Les tablettes peuvent-elles changer l’enseignement au collège ? Nicolas Bertos exerce au collège Georges Ville, à Pont Saint Esprit, dans le Gard. Dans sa classe d’histoire-géo, l’arrivée de tablettes tactiles Galaxy Note, tournant « sous Android », a profondément changé ses pratiques et la conception de son rôle dans la classe. Voici plusieurs exemples concrets d’activités à plus-value pédagogique présentés à Ludovia.
Nicolas Bertos a détaillé, dans son explorcamp, un dense réseau d’activités pour favoriser l’acquisition des repères et des concepts des programmes d’histoire, de géographie et d’éducation civique, et donner aux élèves l’envie, et le besoin, d’appréhender différemment l’heure de cours. Consommateur et acteur : une posture innovante pour l’élève.

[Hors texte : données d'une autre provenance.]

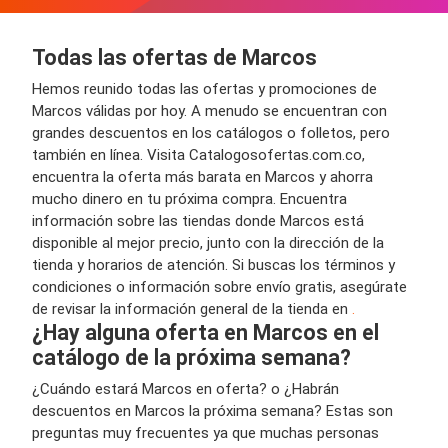
Todas las ofertas de Marcos
Hemos reunido todas las ofertas y promociones de
Marcos válidas por hoy. A menudo se encuentran con
grandes descuentos en los catálogos o folletos, pero
también en línea. Visita Catalogosofertas.com.co,
encuentra la oferta más barata en Marcos y ahorra
mucho dinero en tu próxima compra. Encuentra
información sobre las tiendas donde Marcos está
disponible al mejor precio, junto con la dirección de la
tienda y horarios de atención. Si buscas los términos y
condiciones o información sobre envío gratis, asegúrate
de revisar la información general de la tienda en
.
¿Hay alguna oferta en Marcos en el
catálogo de la próxima semana?
¿Cuándo estará Marcos en oferta? o ¿Habrán
descuentos en Marcos la próxima semana? Estas son
preguntas muy frecuentes ya que muchas personas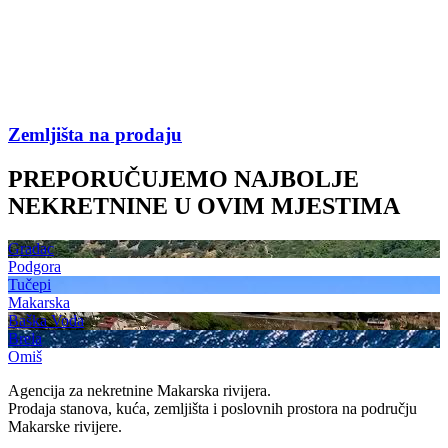
Zemljišta na prodaju
PREPORUČUJEMO NAJBOLJE
NEKRETNINE U OVIM MJESTIMA
Gradac
Podgora
Tučepi
Makarska
Baška Voda
Brela
Omiš
Agencija za nekretnine Makarska rivijera.
Prodaja stanova, kuća, zemljišta i poslovnih prostora na području
Makarske rivijere.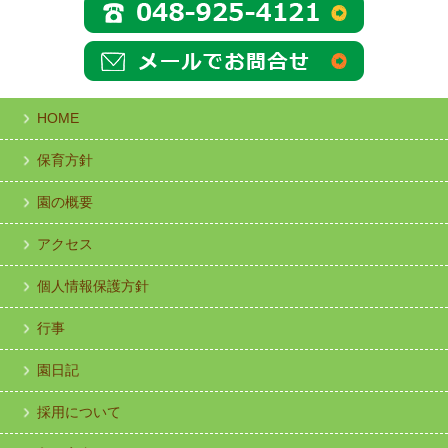
HOME
保育方針
園の概要
アクセス
個人情報保護方針
行事
園日記
採用について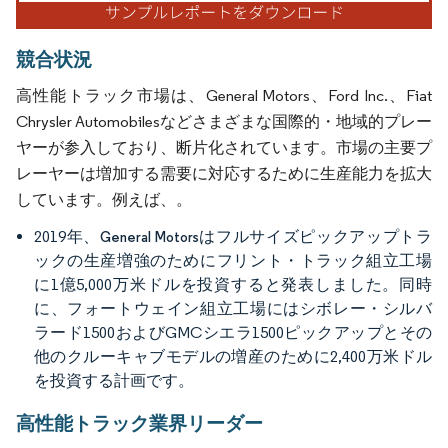
競合状況
高性能トラック市場は、General Motors、Ford Inc.、Fiat
Chrysler Automobilesなどさまざまな国際的・地域的プレー
ヤーが参入しており、断片化されています。市場の主要プ
レーヤーは増加する需要に対応するために生産能力を拡大
しています。例えば、。
2019年、
はフルサイズピックアップトラ
General Motors
ックの生産増強のためにフリント・トラック組立工場
に1億5,000万米ドルを投資すると発表しました。同時
に、フォートウェイン組立工場にはシボレー・シルバ
ラード1500およびGMCシエラ1500ピックアップとその
他のクルーキャブモデルの増産のために2,400万米ドル
を投資する計画です。
高性能トラック業界リーダー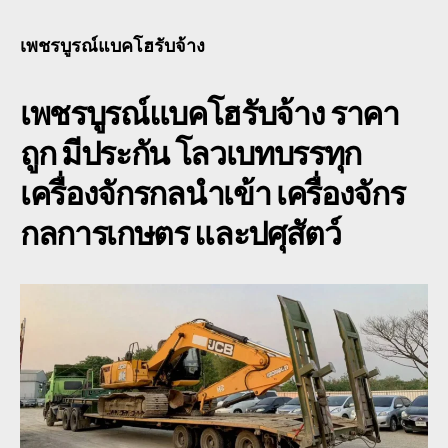
แบ
โฮ
เพชรบูรณ์แบคโฮรับจ้าง
รับจ
หัว
เพชรบูรณ์แบคโฮรับจ้าง
ราคา
ลาก
โร
ถูก มีประกัน โลวเบทบรรทุก
เบท
เฉพ
เครื่องจักรกลนำเข้า เครื่องจักร
กิจ
พิเศ
กลการเกษตร และปศุสัตว์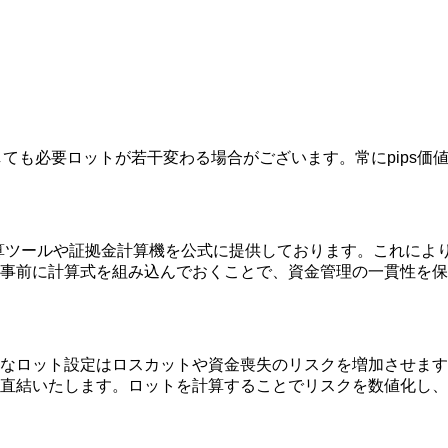
計算しても必要ロットが若干変わる場合がございます。常にpip
、ロット計算ツールや証拠金計算機を公式に提供しております。これ
事前に計算式を組み込んでおくことで、資金管理の一貫性を保
ット設定はロスカットや資金喪失のリスクを増加させます。特にVa
直結いたします。ロットを計算することでリスクを数値化し、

Malgré l’absence de connexion internet en classe, la présence d’un réseau wifi a toutefois permis la communication entre les tablettes élèves et professeur. Des documents produits avec l’application SNote (similaire à Book Creator, éditeur de livres numériques) ont été transposés en QR Codes pour permettre au professeur de reprendre les travaux des élèves sur sa propre tablette, et les retravailler en commun, avec un vidéoprojecteur.
Les élèves ont ainsi pu mener une véritable réflexion sur le processus de création, avec l’appui d’activités scénarisées. En effet, la mobilité des outils fait émerger de nouvelles problématiques. Des vidéos réalisées en cours, telles que la cérémonie de l’hommage, en 5ème, on conduit à l’étude de la mise en récit de l’histoire par l’élève qui filme. Grâce à l’appareil photo de base fourni par la tablette, et un montage avec l’application Magisto (gratuit), le rôle du scribe, témoin de la cérémonie qui forge les liens entre vassal et suzerain, prend tout son sens.
L’espace de la classe est également redéfini : sur le thème des progrès et des dangers de la géolocalisation, en éducation civique, niveau 4ème, un débat filmé a été conçu selon un protocole collaboratif. Un groupe chargé du bon déroulement du débat, comme le ferait une équipe de journalistes, a préparé le débat, isolé du reste de la classe. D’autres groupes ont utilisé des documents nombreux fournis par le professeur pour préparer le débat. A la séance suivante, les élèves ont choisi leur « camp », puis le tournage a débuté. Les élèves ont assuré le filmage, la présidence de séance, l’introduction et la synthèse de la joute. Un groupe d’élèves-experts contribuait aux arguments en apportant des données chiffrées, ou factuelles.
La différenciation des parcours est également une démarche dont les tablettes sont un catalyseur : les élèves s’engagent dans une voie par auto-détermination. Le professeur propose une activité « facile », « moyenne » ou « difficile », au choix. Les éventuels temps morts liés à l’hétérogénéité du rythme de travail d’un élève à l’autre ont été comblés par la possibilité de travailler sur des études de cas, restituées sur cahier.
A l’occasion de l’étude du port de Rotterdam, en 4ème, les élèves ont pris en photo un croquis du port avec la tablette, puis l’ont retravaillé, pour l’affiner, le contextualiser : ajouter des légendes, signaler le vieux port, le cours du fleuve, l’implantation des industries…En dernier lieu, la photo initiale, qui servait de fond d’écran désormais obsolète, a été supprimée. Les élèves se sont approprié le croquis, chacun à sa manière. C’est la démarche du géographe qui est ici imitée : les élèves ont pris conscience qu’un schéma réussi s’adressait sans peine à un public à instruire.
La production des élèves s’est étoffée au fil de l’année grâce à la création de cartes commentées par le biais de l’application Tellagami. Ces cartes ont elles-mêmes été élaborées par des élèves distincts des camarades chargés du commentaire vidéo. Dans le même esprit, des gifs animés constitués de cartes, annotées par les élèves, illustrant le monde connu en 1492 (Colomb), puis en 1502 (Magellan), puis en 2013, ont marqué les esprits. Nicolas Bertos a ainsi constaté l’évolution de ses élèves : stimulation de leur inventivité, de leur créativité, la motivation et l’implication induites par la réalité du choix dans les activités.
Pour terminer cet aperçu, on pourra mentionner la contribution à la culture citoyenne par le biais de la « classe puzzle », constituée en fin d’année, où les élèves font le cours, en s’appuyant sur la collecte de données issues d’une sortie pédagogique, avec répartition des groupes par missions : prise de photos, film, création des documents…De retour en classe, par îlots de trois élèves, dont un assure la liaison avec les autres groupes, la classe a restitué selon ses propres choix et ses propres modalités un compte-rendu. Les détails se trouvent sur le site du professeur.